_Instructions to follow_
Each line of the data below from the one holding "Подход, ориентированный на" to the one holding "для надежного переноса", inclusive, is to be reproduced exactly; no other line belongs in the answer.

_Source information_

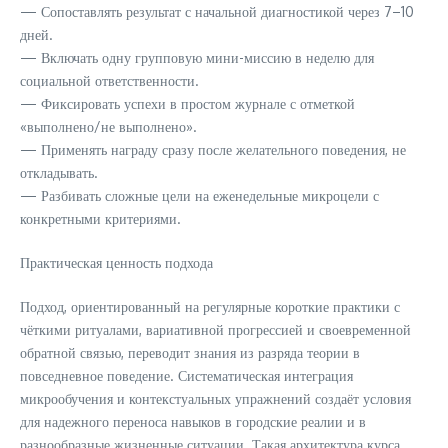
— Сопоставлять результат с начальной диагностикой через 7–10
дней.
— Включать одну групповую мини-миссию в неделю для
социальной ответственности.
— Фиксировать успехи в простом журнале с отметкой
«выполнено/не выполнено».
— Применять награду сразу после желательного поведения, не
откладывать.
— Разбивать сложные цели на еженедельные микроцели с
конкретными критериями.
Практическая ценность подхода
Подход, ориентированный на регулярные короткие практики с
чёткими ритуалами, вариативной прогрессией и своевременной
обратной связью, переводит знания из разряда теории в
повседневное поведение. Систематическая интеграция
микрообучения и контекстуальных упражнений создаёт условия
для надежного переноса навыков в городские реалии и в
разнообразные жизненные ситуации. Такая архитектура курса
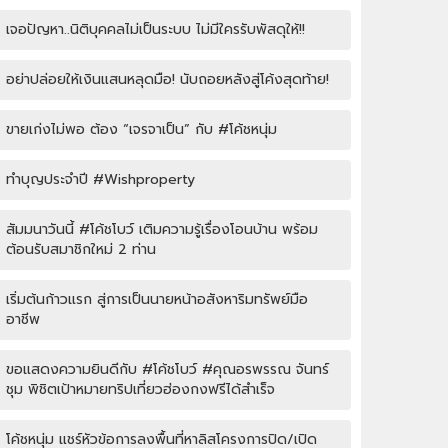
เจอปัญหา..นิติบุคคลไม่เป็นระบบ ไม่มีใครรับพัสดุให้!!
อย่าปล่อยให้เงินแสนหลุดมือ! นับถอยหลังสู่โค้งสุดท้าย!
ขายเก่งไม่พอ ต้อง “เจรจาเป็น” กับ #โค้ชหนุ่ม
ทำบุญประจำปี #Wishproperty
สัมมนาวันนี้ #โค้ชโบว์ เติมความรู้เรื่องโอนบ้าน พร้อม
ต้อนรับสมาชิกใหม่ 2 ท่าน
เริ่มต้นก้าวแรก สู่การเป็นนายหน้าอสังหาริมทรัพย์มือ
อาชีพ
ขอแสดงความยินดีกับ #โค้ชโบว์ #คุณอรพรรณ จันทร์
ชุม พิชิตเป้าหมายทริปเที่ยวฮ่องกงฟรีได้สำเร็จ
โค้ชหนุ่ม แชร์หัวข้อการลงพื้นที่หาลิสโครงการปิด/เปิด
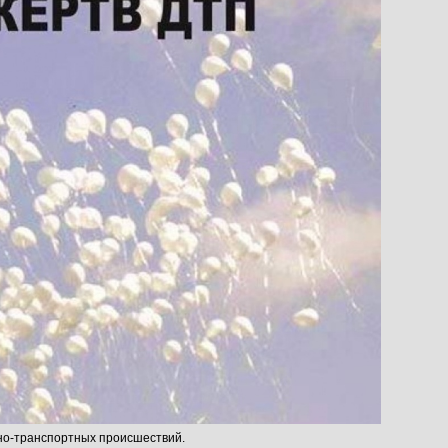
но-транспортных происшествий.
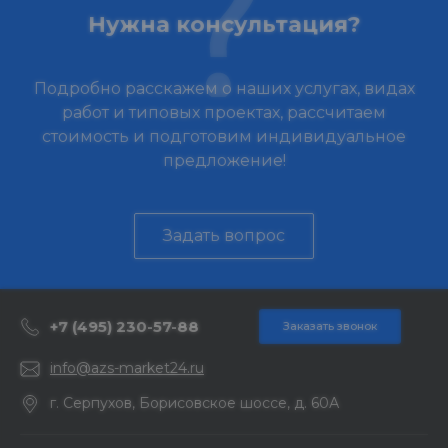
Нужна консультация?
Подробно расскажем о наших услугах, видах
работ и типовых проектах, рассчитаем
стоимость и подготовим индивидуальное
предложение!
Задать вопрос
+7 (495) 230-57-88
Заказать звонок
info@azs-market24.ru
г. Серпухов, Борисовское шоссе, д. 60А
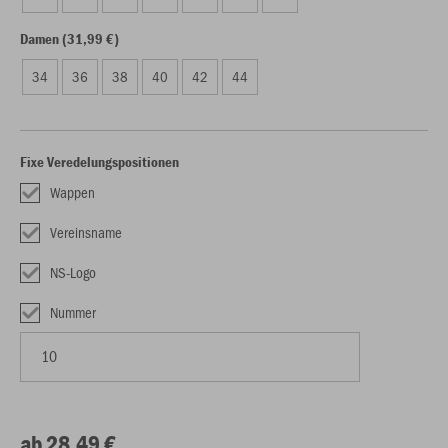
Damen (31,99 €)
34
36
38
40
42
44
Fixe Veredelungspositionen
Wappen
Vereinsname
NS-Logo
Nummer
ab 28,49 €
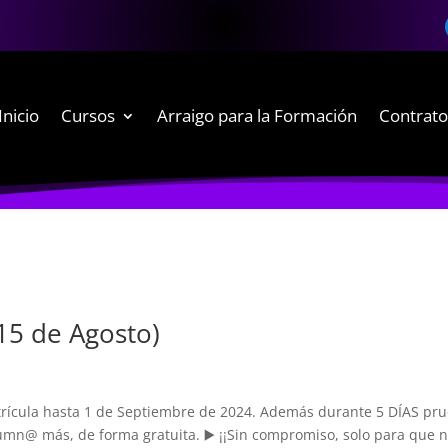
Inicio
Cursos
Arraigo para la Formación
Contrato
 15 de Agosto)
atrícula hasta 1 de Septiembre de 2024. Además durante 5 DÍAS pr
umn@ más, de forma gratuita. ▶️ ¡¡Sin compromiso, solo para que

_Written answer_
Подход, ориентированный на регулярные короткие практики с
чёткими ритуалами, вариативной прогрессией и своевременной
обратной связью, переводит знания из разряда теории в
повседневное поведение. Систематическая интеграция
микрообучения и контекстуальных упражнений создаёт условия
для надежного переноса навыков в городские реалии и в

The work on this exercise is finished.